Could you transcribe exactly the lines below, from the line with "Обратная связь" through the line with "Decretado | Aeropuertos", and nothing else, leaving out the pictures?

[Saved entries]
==*==
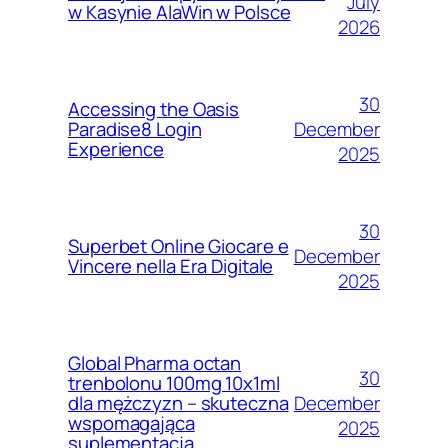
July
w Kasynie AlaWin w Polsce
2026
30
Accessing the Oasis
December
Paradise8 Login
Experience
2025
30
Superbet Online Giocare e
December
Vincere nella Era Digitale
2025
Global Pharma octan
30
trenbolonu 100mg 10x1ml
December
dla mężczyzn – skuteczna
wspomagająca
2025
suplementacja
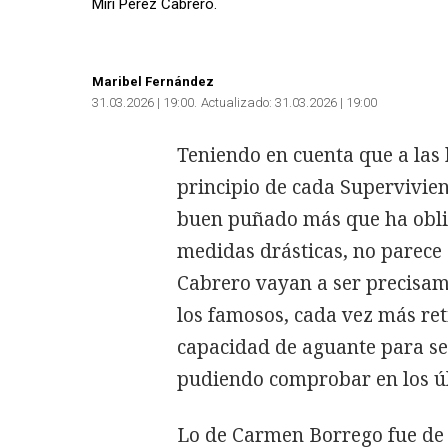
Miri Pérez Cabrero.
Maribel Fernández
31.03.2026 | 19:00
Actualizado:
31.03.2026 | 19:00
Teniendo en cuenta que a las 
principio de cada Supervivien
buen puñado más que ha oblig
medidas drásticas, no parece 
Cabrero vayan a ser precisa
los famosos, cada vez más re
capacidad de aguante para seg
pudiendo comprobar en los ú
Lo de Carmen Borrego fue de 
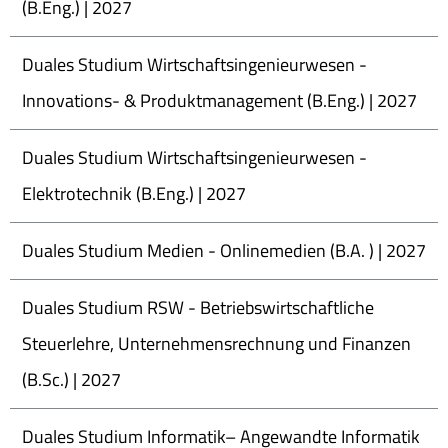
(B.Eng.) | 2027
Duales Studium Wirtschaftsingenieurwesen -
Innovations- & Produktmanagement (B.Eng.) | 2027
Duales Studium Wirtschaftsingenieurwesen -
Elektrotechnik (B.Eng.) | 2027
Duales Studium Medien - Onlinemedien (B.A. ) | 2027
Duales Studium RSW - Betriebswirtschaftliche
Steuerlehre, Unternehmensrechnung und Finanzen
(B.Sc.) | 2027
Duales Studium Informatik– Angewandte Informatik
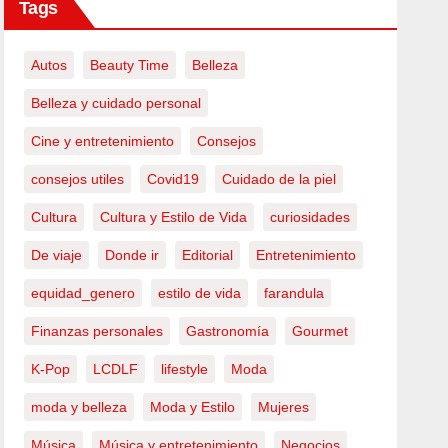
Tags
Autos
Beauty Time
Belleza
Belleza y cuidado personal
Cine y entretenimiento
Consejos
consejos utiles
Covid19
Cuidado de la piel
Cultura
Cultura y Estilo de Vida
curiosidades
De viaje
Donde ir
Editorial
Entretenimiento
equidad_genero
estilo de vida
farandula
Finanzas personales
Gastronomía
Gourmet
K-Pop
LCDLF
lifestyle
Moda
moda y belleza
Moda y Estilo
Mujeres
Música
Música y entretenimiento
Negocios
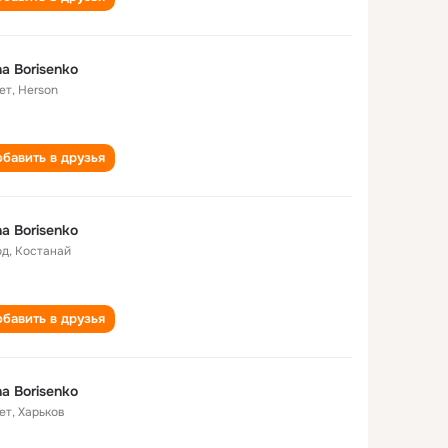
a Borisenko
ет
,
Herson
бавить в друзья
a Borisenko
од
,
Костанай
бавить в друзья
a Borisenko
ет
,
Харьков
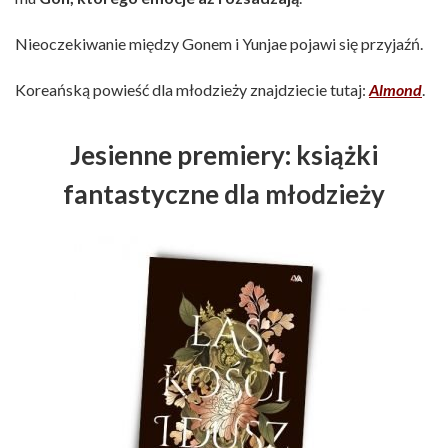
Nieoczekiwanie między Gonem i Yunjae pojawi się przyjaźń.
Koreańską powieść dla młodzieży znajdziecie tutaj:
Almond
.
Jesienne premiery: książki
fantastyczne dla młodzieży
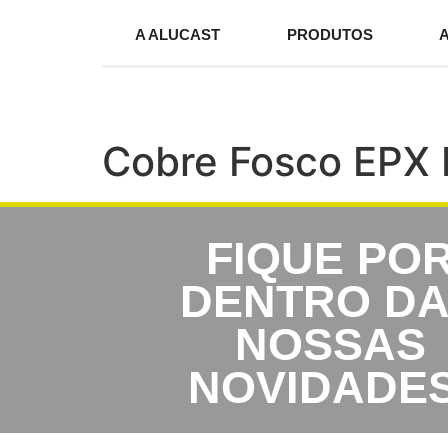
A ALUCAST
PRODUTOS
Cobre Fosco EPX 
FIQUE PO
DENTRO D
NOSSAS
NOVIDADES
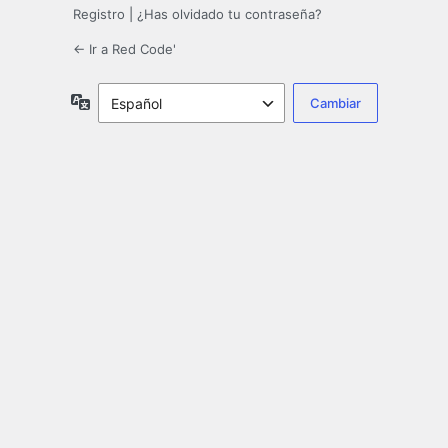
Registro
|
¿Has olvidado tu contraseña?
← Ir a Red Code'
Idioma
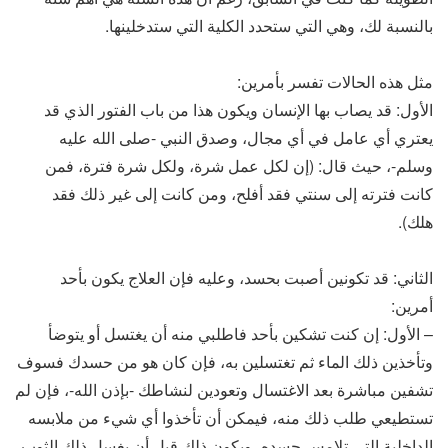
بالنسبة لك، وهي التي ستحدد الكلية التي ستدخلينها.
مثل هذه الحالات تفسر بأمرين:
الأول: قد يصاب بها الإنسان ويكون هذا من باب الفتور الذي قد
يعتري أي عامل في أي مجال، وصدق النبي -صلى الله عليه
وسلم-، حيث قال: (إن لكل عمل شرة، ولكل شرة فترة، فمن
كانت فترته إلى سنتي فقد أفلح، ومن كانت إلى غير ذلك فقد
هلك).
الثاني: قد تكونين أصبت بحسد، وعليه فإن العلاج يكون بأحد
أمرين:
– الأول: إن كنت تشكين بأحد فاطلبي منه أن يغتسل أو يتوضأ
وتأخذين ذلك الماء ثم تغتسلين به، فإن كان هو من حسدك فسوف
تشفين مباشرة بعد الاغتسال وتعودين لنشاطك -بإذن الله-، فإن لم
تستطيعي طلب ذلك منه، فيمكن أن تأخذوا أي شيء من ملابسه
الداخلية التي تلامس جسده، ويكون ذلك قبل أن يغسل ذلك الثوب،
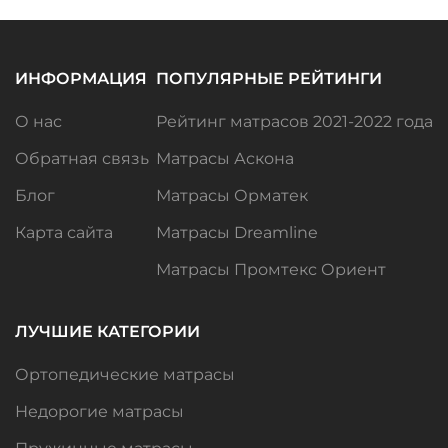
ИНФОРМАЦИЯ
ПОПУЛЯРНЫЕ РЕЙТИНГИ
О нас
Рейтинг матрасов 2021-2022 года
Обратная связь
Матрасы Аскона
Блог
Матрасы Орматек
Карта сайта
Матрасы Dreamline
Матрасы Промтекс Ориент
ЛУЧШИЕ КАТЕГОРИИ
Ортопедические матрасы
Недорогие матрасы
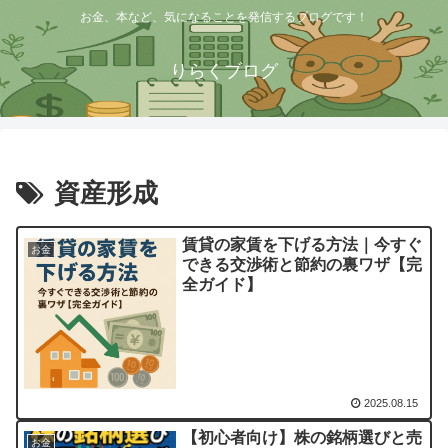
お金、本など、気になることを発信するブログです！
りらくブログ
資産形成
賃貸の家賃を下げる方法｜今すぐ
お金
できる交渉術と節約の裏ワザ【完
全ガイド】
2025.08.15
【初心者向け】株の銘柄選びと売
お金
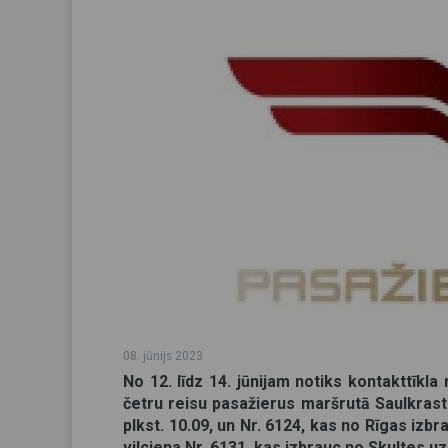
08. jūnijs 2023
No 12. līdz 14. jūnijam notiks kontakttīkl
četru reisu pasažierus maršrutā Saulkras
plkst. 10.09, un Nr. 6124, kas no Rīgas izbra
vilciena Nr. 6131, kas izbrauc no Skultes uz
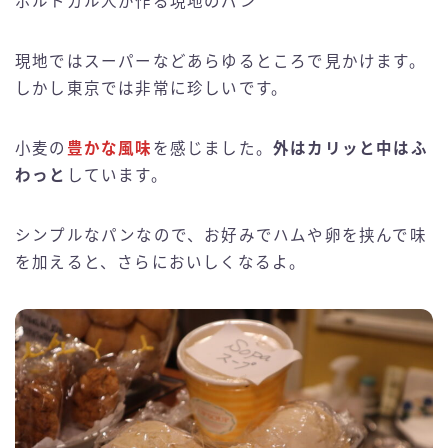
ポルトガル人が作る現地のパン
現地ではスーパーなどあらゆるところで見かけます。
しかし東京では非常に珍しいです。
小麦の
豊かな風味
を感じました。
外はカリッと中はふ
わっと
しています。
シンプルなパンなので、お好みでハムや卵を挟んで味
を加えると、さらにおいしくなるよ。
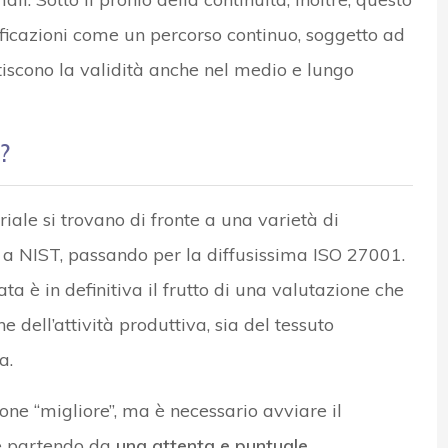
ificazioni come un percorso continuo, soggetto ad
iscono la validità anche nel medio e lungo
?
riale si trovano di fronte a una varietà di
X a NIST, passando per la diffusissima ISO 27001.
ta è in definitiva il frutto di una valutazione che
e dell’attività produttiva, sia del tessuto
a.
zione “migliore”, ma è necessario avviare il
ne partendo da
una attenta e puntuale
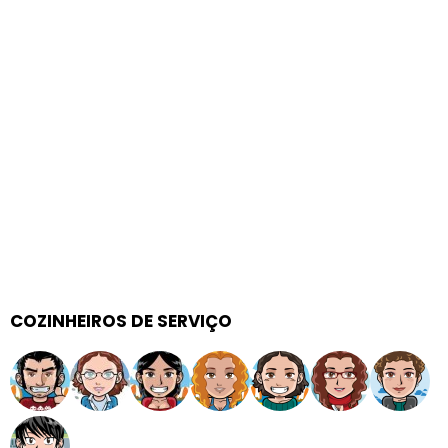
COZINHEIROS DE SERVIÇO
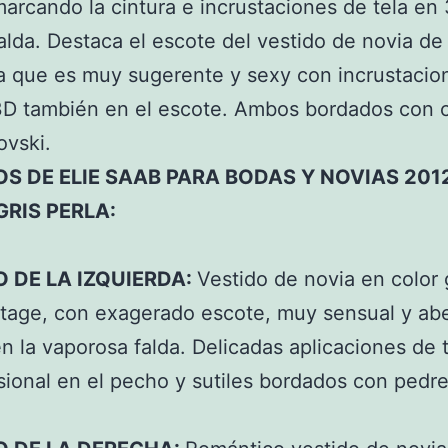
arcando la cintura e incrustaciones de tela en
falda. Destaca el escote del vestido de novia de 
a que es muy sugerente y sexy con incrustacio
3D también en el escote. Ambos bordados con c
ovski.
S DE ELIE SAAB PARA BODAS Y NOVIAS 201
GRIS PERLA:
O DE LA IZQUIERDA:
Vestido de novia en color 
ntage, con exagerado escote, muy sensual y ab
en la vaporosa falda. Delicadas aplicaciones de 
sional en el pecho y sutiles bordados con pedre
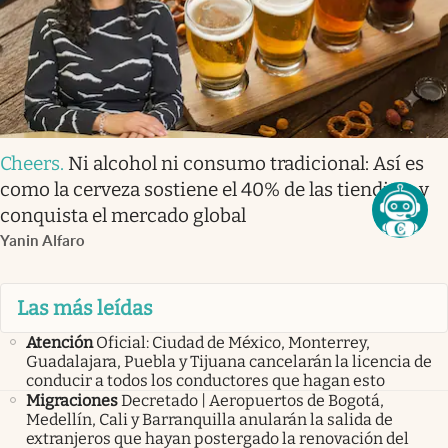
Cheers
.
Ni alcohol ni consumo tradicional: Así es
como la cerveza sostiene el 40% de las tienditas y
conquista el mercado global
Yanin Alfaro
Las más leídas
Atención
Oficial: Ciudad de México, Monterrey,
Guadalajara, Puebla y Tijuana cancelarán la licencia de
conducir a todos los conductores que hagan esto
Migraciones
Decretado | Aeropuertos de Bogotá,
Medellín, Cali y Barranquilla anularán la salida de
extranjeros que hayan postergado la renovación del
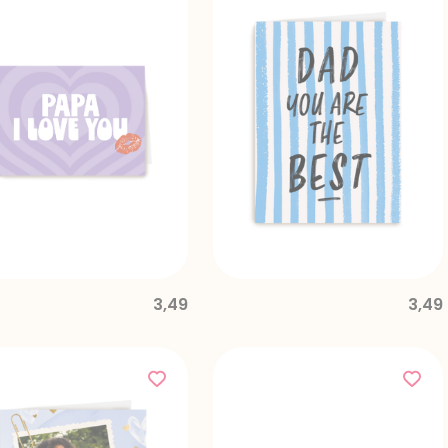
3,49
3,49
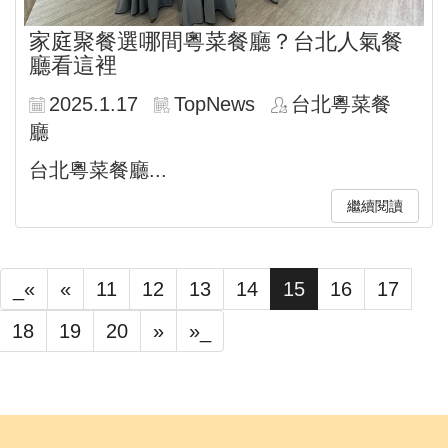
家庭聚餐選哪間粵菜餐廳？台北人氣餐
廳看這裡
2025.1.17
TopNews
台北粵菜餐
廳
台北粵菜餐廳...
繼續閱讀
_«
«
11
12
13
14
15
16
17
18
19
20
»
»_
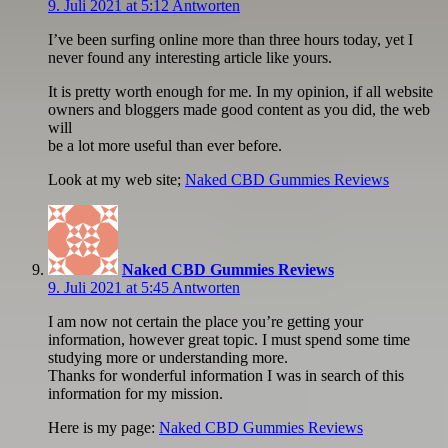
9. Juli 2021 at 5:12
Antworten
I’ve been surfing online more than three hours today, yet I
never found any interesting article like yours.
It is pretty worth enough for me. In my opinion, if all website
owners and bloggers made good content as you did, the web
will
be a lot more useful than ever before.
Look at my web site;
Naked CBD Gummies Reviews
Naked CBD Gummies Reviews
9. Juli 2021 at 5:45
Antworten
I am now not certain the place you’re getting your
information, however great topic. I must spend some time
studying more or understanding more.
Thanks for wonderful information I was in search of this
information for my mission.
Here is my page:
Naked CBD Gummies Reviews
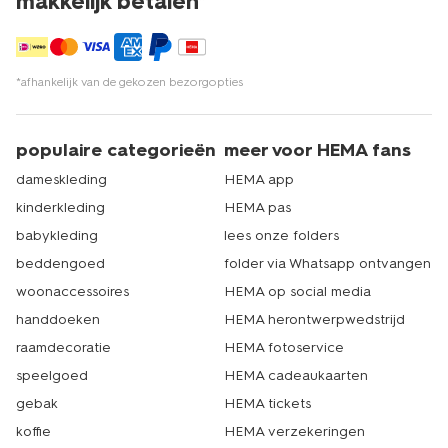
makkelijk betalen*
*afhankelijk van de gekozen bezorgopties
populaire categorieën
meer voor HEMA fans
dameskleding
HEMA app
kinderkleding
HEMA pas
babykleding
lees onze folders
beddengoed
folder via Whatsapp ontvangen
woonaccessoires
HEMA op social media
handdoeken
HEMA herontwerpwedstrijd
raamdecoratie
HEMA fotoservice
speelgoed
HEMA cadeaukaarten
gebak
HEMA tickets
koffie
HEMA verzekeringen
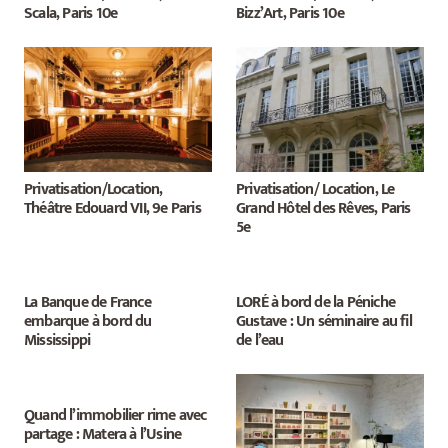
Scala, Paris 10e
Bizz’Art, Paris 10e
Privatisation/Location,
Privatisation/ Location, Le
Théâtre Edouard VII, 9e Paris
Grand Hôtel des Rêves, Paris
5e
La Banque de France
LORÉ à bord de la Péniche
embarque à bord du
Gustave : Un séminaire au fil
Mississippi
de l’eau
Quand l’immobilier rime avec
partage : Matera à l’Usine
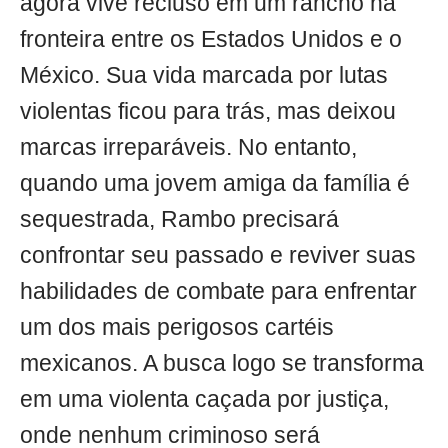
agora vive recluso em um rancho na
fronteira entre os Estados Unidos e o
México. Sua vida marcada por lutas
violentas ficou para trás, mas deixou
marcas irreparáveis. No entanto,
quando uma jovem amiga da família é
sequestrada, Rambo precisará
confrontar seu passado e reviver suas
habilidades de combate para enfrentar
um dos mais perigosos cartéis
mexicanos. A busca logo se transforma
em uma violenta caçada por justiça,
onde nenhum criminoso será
==*==
RESULT
Обратная связь
Матрасы Аскона
Блог
Матрасы Орматек
Карта сайта
Матрасы Dreamline
Матрасы Промтекс Ориент
ЛУЧШИЕ КАТЕГОРИИ
Ортопедические матрасы
Недорогие матрасы
お金、本など、気になることを発信するブログです！
りらくブログ
資産形成
賃貸の家賃を下げる方法｜今すぐ
お金
できる交渉術と節約の裏ワザ【完
全ガイド】
2025.08.15
【初心者向け】株の銘柄選びと売
お金
08. jūnijs 2023
No 12. līdz 14. jūnijam notiks kontakttīkl
četru reisu pasažierus maršrutā Saulkras
plkst. 10.09, un Nr. 6124, kas no Rīgas izbra
vilciena Nr. 6131, kas izbrauc no Skultes uz
ポルトガル人が作る現地のパン
現地ではスーパーなどあらゆるところで見かけます。
しかし東京では非常に珍しいです。
小麦の
豊かな風味
を感じました。
外はカリッと中はふ
わっと
しています。
シンプルなパンなので、お好みでハムや卵を挟んで味
を加えると、さらにおいしくなるよ。
ificazioni come un percorso continuo, soggetto ad
iscono la validità anche nel medio e lungo
?
riale si trovano di fronte a una varietà di
X a NIST, passando per la diffusissima ISO 27001.
ta è in definitiva il frutto di una valutazione che
e dell’attività produttiva, sia del tessuto
a.
zione “migliore”, ma è necessario avviare il
ne partendo da
una attenta e puntuale
COZINHEIROS DE SERVIÇO
arcando la cintura e incrustaciones de tela en
falda. Destaca el escote del vestido de novia de 
a que es muy sugerente y sexy con incrustacio
3D también en el escote. Ambos bordados con c
ovski.
S DE ELIE SAAB PARA BODAS Y NOVIAS 201
GRIS PERLA:
O DE LA IZQUIERDA:
Vestido de novia en color 
ntage, con exagerado escote, muy sensual y ab
en la vaporosa falda. Delicadas aplicaciones de 
sional en el pecho y sutiles bordados con pedre
Cheers
.
Ni alcohol ni consumo tradicional: Así es
como la cerveza sostiene el 40% de las tienditas y
conquista el mercado global
Yanin Alfaro
Las más leídas
Atención
Oficial: Ciudad de México, Monterrey,
Guadalajara, Puebla y Tijuana cancelarán la licencia de
conducir a todos los conductores que hagan esto
Migraciones
Decretado | Aeropuertos de Bogotá,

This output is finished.